- [Material for this task]
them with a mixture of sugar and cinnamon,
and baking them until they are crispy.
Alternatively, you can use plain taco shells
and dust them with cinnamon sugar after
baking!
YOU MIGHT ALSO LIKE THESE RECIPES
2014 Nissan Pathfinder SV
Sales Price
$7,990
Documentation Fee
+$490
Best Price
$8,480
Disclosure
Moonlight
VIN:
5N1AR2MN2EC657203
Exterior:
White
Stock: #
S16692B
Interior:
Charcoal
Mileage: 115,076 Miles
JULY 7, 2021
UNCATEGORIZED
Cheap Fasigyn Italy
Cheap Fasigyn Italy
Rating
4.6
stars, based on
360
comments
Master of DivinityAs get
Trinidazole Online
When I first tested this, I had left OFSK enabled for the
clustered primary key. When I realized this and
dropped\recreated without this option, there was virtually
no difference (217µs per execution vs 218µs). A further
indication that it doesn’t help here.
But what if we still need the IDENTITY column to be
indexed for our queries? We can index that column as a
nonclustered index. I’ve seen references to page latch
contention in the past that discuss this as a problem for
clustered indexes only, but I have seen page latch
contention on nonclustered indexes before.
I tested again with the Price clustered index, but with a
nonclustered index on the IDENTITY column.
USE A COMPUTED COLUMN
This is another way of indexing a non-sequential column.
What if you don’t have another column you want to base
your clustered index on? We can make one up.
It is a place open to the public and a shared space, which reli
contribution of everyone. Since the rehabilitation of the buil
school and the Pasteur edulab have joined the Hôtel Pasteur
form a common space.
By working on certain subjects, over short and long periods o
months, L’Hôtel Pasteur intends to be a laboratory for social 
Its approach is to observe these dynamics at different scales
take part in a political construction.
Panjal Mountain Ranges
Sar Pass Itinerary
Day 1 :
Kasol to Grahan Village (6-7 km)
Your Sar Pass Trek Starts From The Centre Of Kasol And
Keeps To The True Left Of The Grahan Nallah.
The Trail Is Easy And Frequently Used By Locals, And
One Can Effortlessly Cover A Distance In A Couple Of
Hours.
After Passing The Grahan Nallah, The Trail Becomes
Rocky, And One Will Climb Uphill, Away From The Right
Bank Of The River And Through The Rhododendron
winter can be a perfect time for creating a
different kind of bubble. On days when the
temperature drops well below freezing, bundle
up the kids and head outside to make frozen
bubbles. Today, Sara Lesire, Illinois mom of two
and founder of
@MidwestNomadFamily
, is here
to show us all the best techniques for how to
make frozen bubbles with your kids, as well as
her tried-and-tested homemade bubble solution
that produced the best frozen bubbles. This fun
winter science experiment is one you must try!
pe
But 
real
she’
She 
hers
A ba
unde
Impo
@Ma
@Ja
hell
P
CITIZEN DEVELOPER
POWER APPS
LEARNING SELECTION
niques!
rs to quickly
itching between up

- [Problem]
Using the records above, copy word for word the line with "take part in a political construction.", the line with "her tried-and-tested homemade bubble solution", and every line between them.

- [Solution for this problem]
take part in a political construction.
Panjal Mountain Ranges
Sar Pass Itinerary
Day 1 :
Kasol to Grahan Village (6-7 km)
Your Sar Pass Trek Starts From The Centre Of Kasol And
Keeps To The True Left Of The Grahan Nallah.
The Trail Is Easy And Frequently Used By Locals, And
One Can Effortlessly Cover A Distance In A Couple Of
Hours.
After Passing The Grahan Nallah, The Trail Becomes
Rocky, And One Will Climb Uphill, Away From The Right
Bank Of The River And Through The Rhododendron
winter can be a perfect time for creating a
different kind of bubble. On days when the
temperature drops well below freezing, bundle
up the kids and head outside to make frozen
bubbles. Today, Sara Lesire, Illinois mom of two
and founder of
@MidwestNomadFamily
, is here
to show us all the best techniques for how to
make frozen bubbles with your kids, as well as
her tried-and-tested homemade bubble solution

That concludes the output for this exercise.